# Work item
Go through the data and tally the lines that include "Schneider". The reply is that number alone.

(Transcribed page contents)
────────

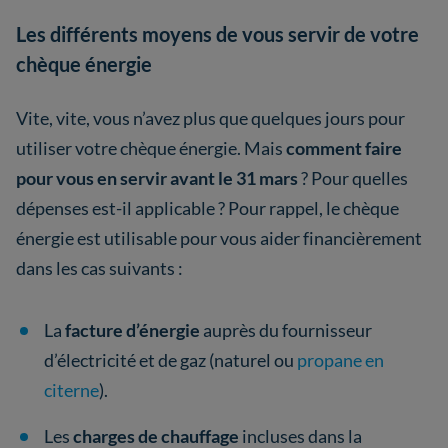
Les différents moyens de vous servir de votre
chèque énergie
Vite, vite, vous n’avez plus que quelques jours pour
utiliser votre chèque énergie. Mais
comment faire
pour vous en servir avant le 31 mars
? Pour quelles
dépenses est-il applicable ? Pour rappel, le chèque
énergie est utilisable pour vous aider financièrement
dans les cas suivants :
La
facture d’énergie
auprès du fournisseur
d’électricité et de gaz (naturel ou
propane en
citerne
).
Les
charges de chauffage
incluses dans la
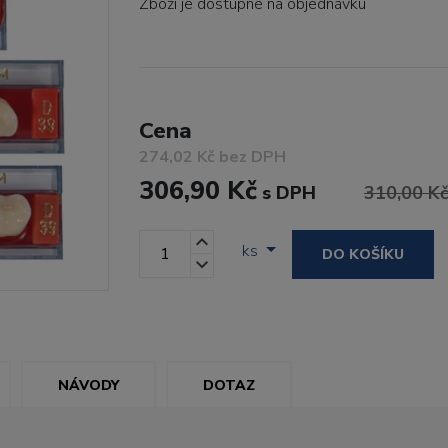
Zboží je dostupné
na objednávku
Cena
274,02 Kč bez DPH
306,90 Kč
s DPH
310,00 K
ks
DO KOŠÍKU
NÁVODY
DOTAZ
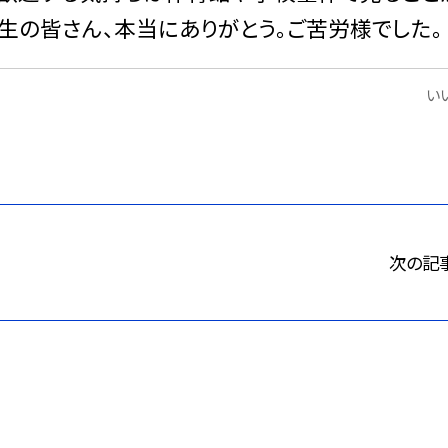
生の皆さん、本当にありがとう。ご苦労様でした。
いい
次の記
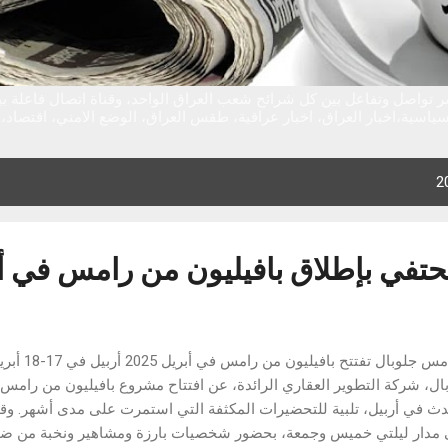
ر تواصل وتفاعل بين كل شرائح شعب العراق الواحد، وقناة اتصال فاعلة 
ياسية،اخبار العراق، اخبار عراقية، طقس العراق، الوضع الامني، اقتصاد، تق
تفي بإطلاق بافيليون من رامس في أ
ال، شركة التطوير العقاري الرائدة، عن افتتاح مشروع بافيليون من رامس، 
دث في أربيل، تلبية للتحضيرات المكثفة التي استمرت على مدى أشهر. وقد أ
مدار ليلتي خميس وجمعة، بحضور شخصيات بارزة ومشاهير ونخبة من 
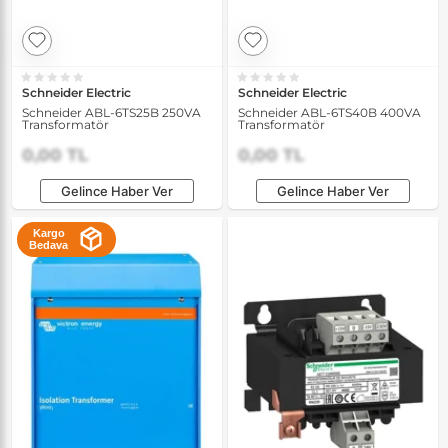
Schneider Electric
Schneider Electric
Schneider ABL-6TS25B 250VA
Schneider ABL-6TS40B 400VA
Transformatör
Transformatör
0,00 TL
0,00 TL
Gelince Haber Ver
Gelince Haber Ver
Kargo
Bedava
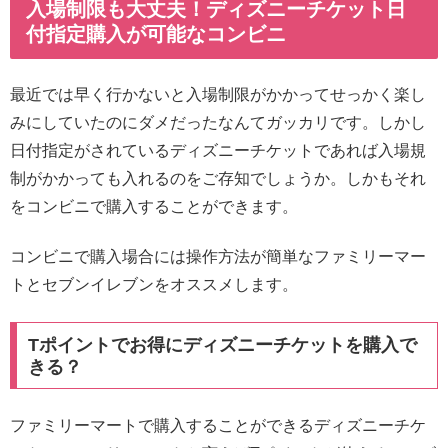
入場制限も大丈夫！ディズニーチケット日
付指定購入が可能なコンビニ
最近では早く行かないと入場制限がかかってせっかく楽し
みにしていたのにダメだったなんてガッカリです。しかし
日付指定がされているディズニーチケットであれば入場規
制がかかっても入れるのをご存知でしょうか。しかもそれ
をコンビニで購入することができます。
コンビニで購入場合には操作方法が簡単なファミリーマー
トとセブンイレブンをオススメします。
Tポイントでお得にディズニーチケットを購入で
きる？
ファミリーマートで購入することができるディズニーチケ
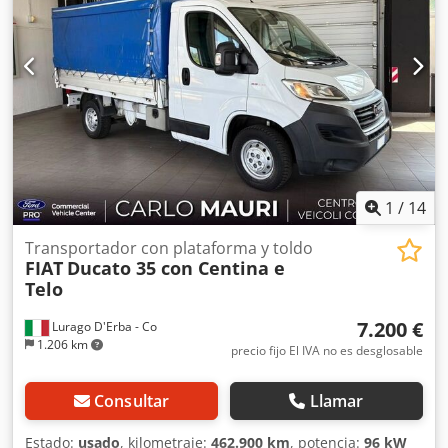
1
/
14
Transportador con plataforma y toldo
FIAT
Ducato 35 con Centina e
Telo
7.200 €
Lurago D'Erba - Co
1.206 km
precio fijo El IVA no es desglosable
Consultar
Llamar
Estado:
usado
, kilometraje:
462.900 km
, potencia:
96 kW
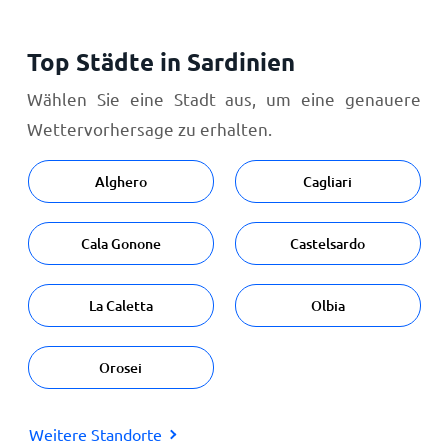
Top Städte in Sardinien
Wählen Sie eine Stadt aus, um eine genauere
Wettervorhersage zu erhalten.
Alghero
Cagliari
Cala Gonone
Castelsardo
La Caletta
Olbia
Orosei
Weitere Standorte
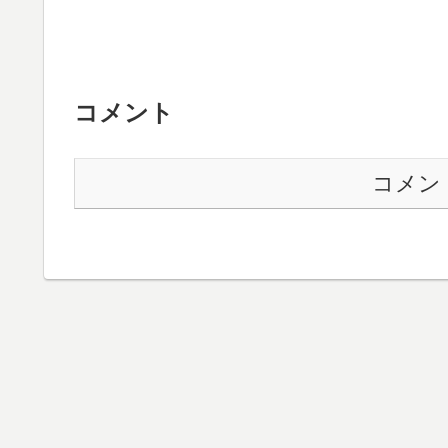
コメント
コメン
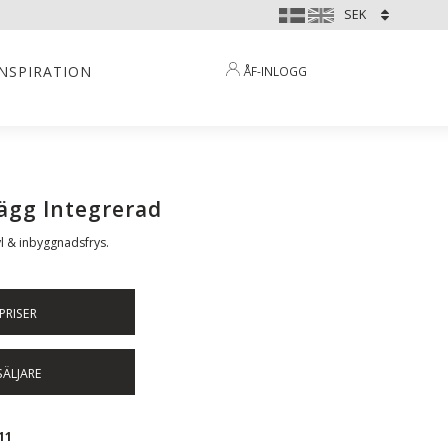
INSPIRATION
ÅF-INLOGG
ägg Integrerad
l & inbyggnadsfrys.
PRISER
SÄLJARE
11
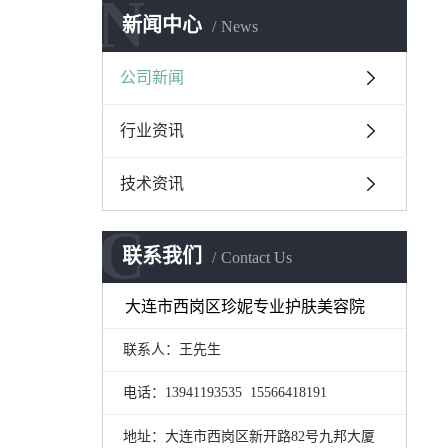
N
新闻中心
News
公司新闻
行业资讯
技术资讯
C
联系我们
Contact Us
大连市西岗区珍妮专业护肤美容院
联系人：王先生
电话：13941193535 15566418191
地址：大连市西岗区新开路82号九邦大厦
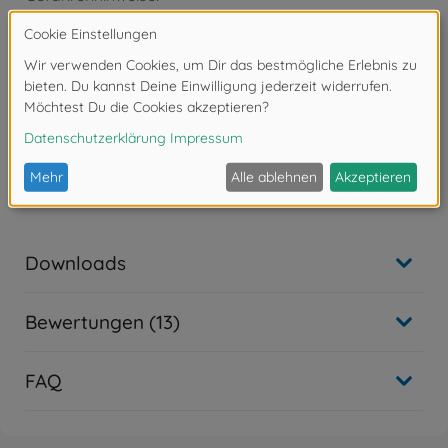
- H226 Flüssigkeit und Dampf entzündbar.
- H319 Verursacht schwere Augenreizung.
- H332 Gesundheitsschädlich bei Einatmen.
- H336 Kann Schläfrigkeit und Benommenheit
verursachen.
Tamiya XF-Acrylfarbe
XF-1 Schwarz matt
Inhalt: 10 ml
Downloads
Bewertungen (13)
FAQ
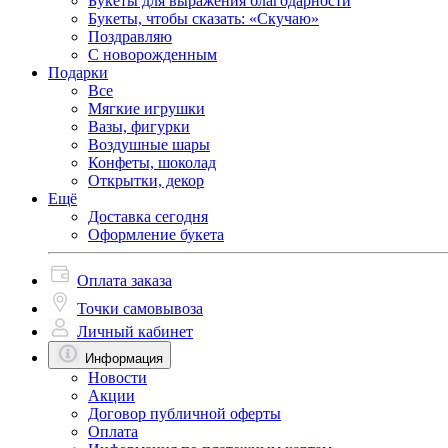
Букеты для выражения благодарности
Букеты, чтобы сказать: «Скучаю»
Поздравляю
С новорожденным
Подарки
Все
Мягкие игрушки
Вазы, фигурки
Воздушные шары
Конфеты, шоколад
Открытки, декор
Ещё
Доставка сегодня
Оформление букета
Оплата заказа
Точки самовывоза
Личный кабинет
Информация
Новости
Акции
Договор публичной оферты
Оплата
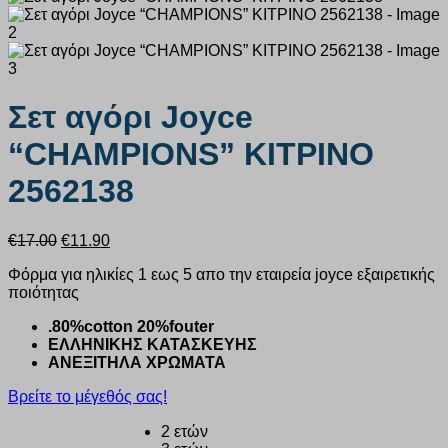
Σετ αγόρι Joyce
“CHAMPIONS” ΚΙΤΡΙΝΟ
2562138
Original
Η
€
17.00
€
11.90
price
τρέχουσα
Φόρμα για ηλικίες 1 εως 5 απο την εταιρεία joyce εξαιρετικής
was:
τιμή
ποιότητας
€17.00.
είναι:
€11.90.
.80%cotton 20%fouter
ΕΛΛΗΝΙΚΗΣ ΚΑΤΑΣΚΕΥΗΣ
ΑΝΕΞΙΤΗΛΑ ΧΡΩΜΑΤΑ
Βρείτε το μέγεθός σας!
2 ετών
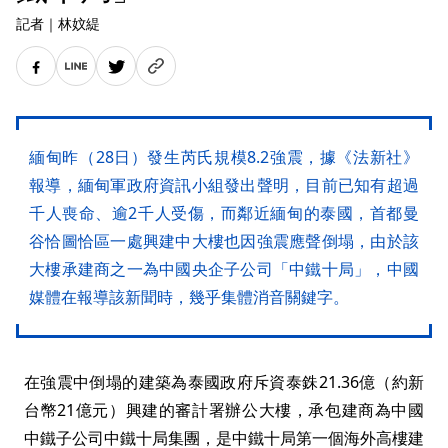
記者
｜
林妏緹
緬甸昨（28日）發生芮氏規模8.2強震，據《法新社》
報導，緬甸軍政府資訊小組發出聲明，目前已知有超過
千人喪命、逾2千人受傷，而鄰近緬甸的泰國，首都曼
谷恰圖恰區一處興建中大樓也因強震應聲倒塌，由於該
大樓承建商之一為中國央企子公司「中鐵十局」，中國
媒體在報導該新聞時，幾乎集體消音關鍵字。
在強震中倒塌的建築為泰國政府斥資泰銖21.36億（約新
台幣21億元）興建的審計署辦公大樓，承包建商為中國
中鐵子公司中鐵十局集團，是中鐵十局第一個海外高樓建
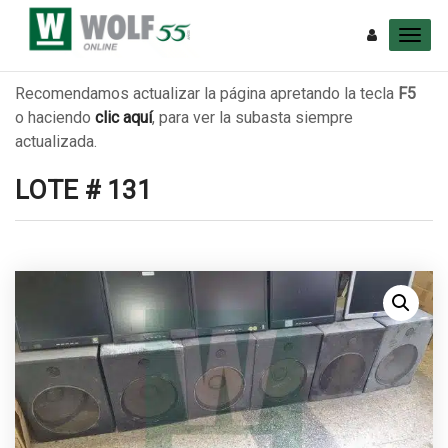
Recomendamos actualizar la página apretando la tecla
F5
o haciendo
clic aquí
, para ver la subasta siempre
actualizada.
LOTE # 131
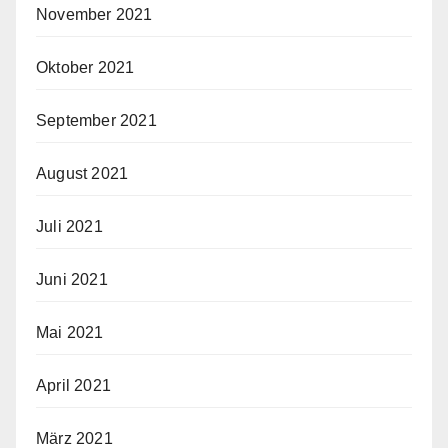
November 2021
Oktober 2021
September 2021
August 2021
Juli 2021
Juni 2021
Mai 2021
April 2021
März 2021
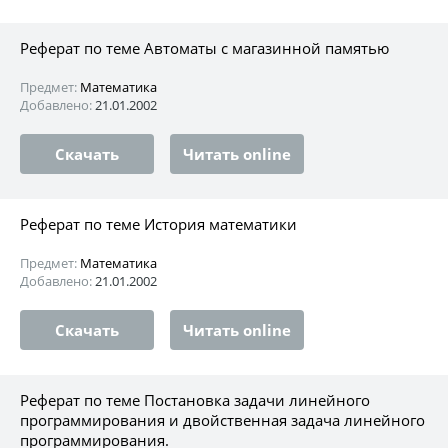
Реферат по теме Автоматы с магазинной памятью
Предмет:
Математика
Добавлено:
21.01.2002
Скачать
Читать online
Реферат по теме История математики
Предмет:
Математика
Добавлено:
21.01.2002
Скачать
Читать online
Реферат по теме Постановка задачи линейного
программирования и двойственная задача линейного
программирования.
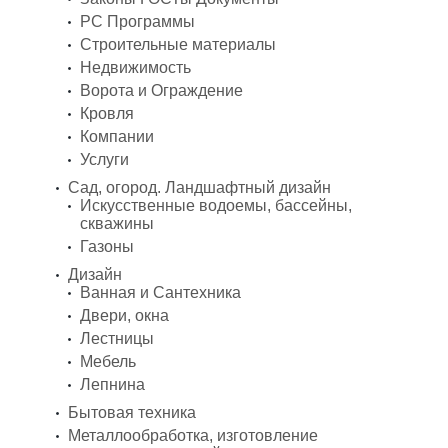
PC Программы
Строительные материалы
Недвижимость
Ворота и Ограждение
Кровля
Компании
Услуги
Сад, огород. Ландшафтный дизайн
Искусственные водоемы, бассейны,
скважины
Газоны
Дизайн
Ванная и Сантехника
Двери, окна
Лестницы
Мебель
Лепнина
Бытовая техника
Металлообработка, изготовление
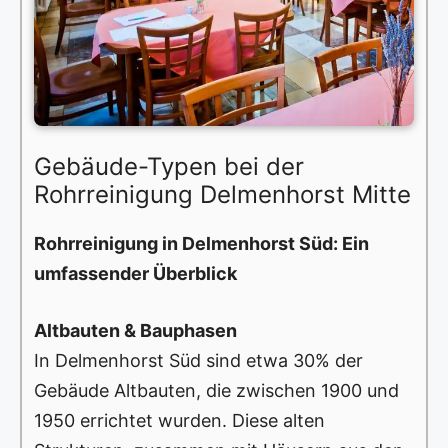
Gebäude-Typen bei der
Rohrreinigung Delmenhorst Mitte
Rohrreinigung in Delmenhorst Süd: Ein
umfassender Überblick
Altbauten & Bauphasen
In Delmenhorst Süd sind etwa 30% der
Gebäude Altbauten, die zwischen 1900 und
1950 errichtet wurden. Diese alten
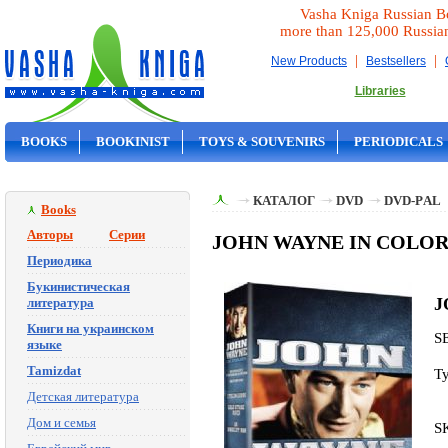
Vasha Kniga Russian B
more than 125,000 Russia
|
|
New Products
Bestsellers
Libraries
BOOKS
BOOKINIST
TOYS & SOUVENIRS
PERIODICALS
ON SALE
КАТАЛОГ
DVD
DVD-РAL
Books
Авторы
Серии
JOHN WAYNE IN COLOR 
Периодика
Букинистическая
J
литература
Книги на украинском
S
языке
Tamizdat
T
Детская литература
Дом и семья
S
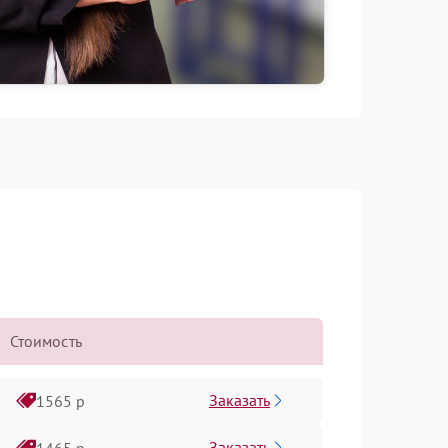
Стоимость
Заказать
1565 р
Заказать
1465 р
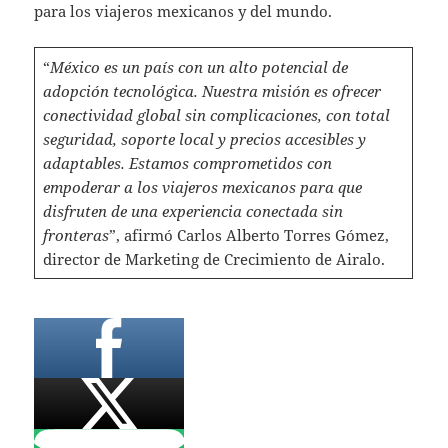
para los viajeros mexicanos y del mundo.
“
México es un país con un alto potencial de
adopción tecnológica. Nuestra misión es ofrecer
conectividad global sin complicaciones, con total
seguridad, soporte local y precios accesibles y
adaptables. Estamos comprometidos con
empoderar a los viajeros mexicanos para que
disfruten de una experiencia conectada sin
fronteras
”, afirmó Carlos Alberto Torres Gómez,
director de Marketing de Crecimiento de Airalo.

────────

# Reply to the task
4